### EXERCISE GOAL
Within the listing, how many lines include "agree"? Please answer with a bare number.

### DATA UNDER STUDY
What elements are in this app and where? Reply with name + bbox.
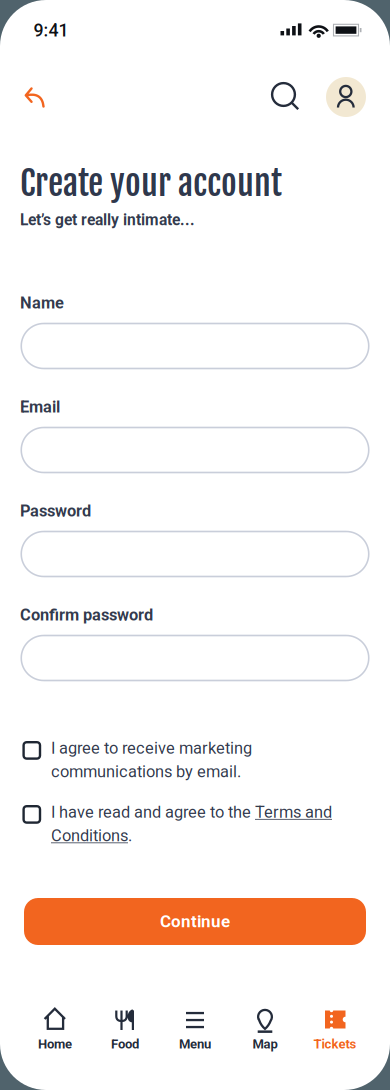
button[interactable]: Home — [21, 1002, 89, 1054]
button[interactable]: Continue — [24, 898, 366, 945]
staticText: Name — [20, 293, 64, 313]
button[interactable] — [21, 324, 369, 368]
staticText: Food — [111, 1036, 139, 1052]
staticText: Let’s get really intimate... — [20, 211, 195, 229]
button[interactable]: Food — [91, 1002, 159, 1054]
staticText: Create your account — [20, 162, 282, 204]
staticText: Menu — [179, 1036, 211, 1052]
staticText: I have read and agree to the Terms and C… — [51, 802, 332, 845]
button[interactable] — [18, 80, 52, 114]
button[interactable]: Tickets — [301, 1002, 369, 1054]
staticText: 9:41 — [34, 20, 68, 41]
staticText: I agree to receive marketing communicati… — [51, 738, 252, 781]
button[interactable] — [324, 75, 368, 119]
staticText: Map — [252, 1036, 278, 1052]
staticText: Home — [38, 1036, 72, 1052]
staticText: Email — [20, 397, 60, 417]
button[interactable]: Menu — [161, 1002, 229, 1054]
button[interactable] — [264, 75, 308, 119]
staticText: Password — [20, 501, 91, 521]
button[interactable] — [21, 532, 369, 576]
button[interactable]: Map — [231, 1002, 299, 1054]
button[interactable] — [21, 636, 369, 680]
staticText: Tickets — [314, 1036, 356, 1052]
staticText: Confirm password — [20, 605, 153, 625]
staticText: Continue — [160, 912, 230, 931]
button[interactable]: I have read and agree to the Terms and C… — [20, 802, 350, 846]
button[interactable]: I agree to receive marketing communicati… — [20, 738, 350, 782]
button[interactable] — [21, 428, 369, 472]
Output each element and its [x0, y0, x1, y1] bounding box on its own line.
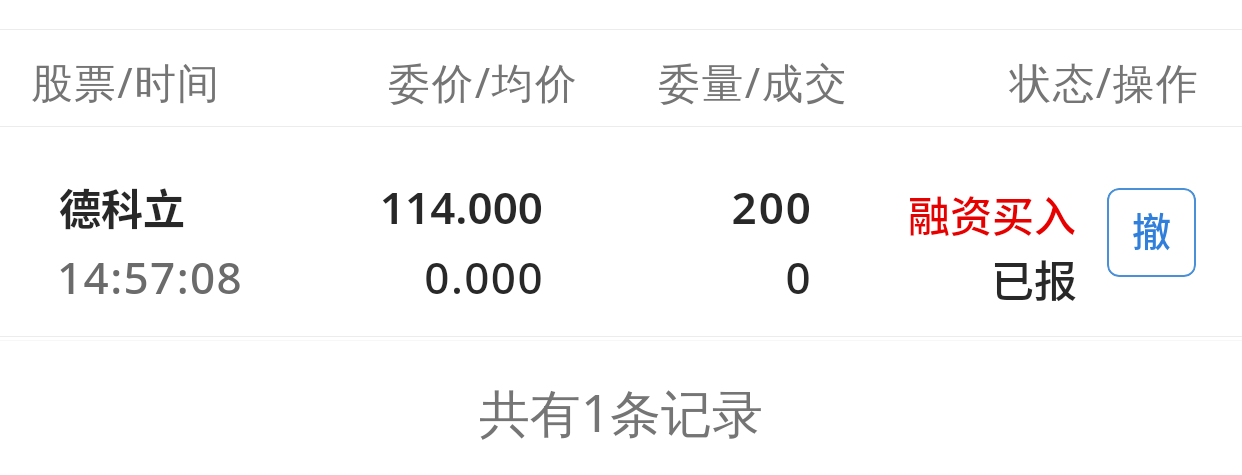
button[interactable]: 撤单 [1107, 188, 1196, 277]
staticText: 股票/时间 [31, 54, 221, 111]
staticText: 委价/均价 [0, 54, 578, 111]
staticText: 共有1条记录 [0, 377, 1242, 447]
staticText: 0.000 [0, 247, 544, 307]
staticText: 委量/成交 [0, 54, 848, 111]
staticText: 已报 [0, 247, 1077, 309]
staticText: 撤 [1132, 201, 1172, 257]
staticText: 状态/操作 [0, 54, 1199, 111]
staticText: 德科立 [59, 176, 186, 237]
staticText: 114.000 [0, 177, 543, 237]
staticText: 融资买入 [0, 183, 1076, 244]
staticText: 14:57:08 [57, 247, 244, 307]
staticText: 0 [0, 247, 812, 307]
staticText: 200 [0, 177, 813, 237]
button[interactable]: 德科立 [0, 127, 1242, 336]
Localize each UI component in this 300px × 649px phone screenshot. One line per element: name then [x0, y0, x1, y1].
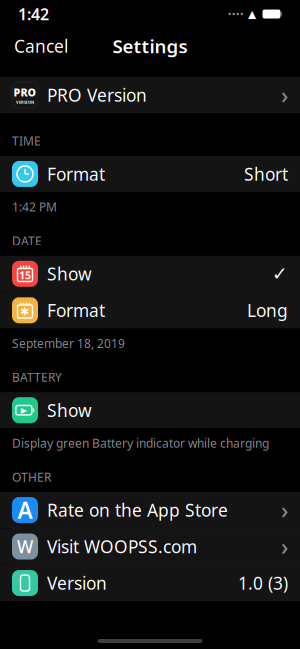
staticText: ▶: [21, 406, 27, 415]
staticText: Visit WOOPSS.com: [47, 535, 197, 558]
staticText: 1:42 PM: [12, 199, 57, 215]
staticText: 1:42: [18, 3, 49, 25]
staticText: 1.0 (3): [238, 572, 288, 594]
staticText: DATE: [12, 233, 42, 249]
button[interactable]: W: [0, 528, 300, 564]
staticText: VERSION: [16, 99, 34, 105]
staticText: ›: [281, 495, 288, 525]
button[interactable]: ✱: [0, 292, 300, 328]
staticText: Settings: [112, 34, 188, 58]
staticText: ›: [281, 532, 288, 562]
staticText: ›: [281, 80, 288, 110]
staticText: 15: [19, 268, 31, 282]
staticText: Short: [244, 162, 288, 185]
staticText: Format: [47, 162, 105, 185]
staticText: Version: [47, 572, 107, 594]
button[interactable]: PRO: [0, 77, 300, 113]
staticText: PRO Version: [47, 84, 147, 106]
staticText: TIME: [12, 133, 41, 149]
staticText: W: [17, 535, 33, 558]
staticText: Show: [47, 262, 92, 285]
staticText: Show: [47, 399, 92, 422]
staticText: A: [18, 495, 32, 525]
staticText: Display green Battery indicator while ch…: [12, 435, 269, 451]
staticText: OTHER: [12, 469, 51, 485]
staticText: BATTERY: [12, 369, 62, 385]
staticText: September 18, 2019: [12, 335, 125, 351]
staticText: Long: [247, 299, 288, 322]
staticText: ✓: [272, 263, 288, 284]
staticText: ▲: [248, 8, 256, 20]
button[interactable]: A: [0, 492, 300, 528]
button[interactable]: Format: [0, 156, 300, 192]
staticText: PRO: [14, 85, 36, 100]
staticText: ✱: [20, 306, 30, 318]
button[interactable]: Version: [0, 565, 300, 601]
button[interactable]: Cancel: [0, 26, 82, 66]
staticText: Rate on the App Store: [47, 498, 228, 522]
staticText: Cancel: [14, 34, 68, 58]
button[interactable]: ▶: [0, 392, 300, 428]
button[interactable]: 15: [0, 256, 300, 292]
staticText: Format: [47, 299, 105, 322]
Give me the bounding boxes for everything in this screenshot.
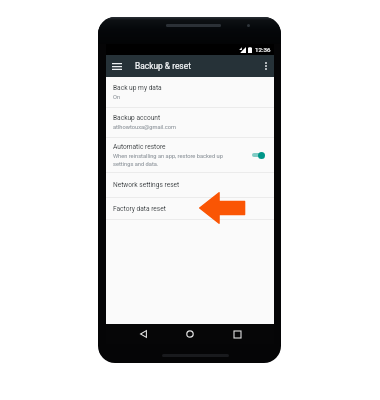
staticText: On	[113, 94, 121, 101]
staticText: When reinstalling an app, restore backed…	[113, 153, 226, 167]
button[interactable]: Home	[177, 324, 203, 344]
staticText: Factory data reset	[113, 205, 166, 213]
button[interactable]: Factory data reset	[106, 198, 274, 219]
staticText: Back up my data	[113, 84, 162, 92]
staticText: Backup & reset	[135, 61, 191, 71]
button[interactable]: More options	[257, 55, 274, 77]
staticText: Automatic restore	[113, 143, 166, 151]
button[interactable]: Automatic restore toggle	[251, 151, 265, 159]
button[interactable]: Navigation menu	[106, 55, 128, 77]
staticText: Backup account	[113, 114, 161, 122]
button[interactable]: Backup account	[106, 108, 274, 137]
button[interactable]: Back up my data	[106, 77, 274, 107]
staticText: atlhowtouxa@gmail.com	[113, 124, 176, 131]
button[interactable]: Network settings reset	[106, 173, 274, 197]
button[interactable]: Automatic restore	[106, 138, 274, 172]
button[interactable]: Back	[130, 324, 156, 344]
staticText: 12:36	[255, 46, 271, 53]
staticText: Network settings reset	[113, 181, 180, 189]
button[interactable]: Recent apps	[224, 324, 250, 344]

### FINAL ANSWER
4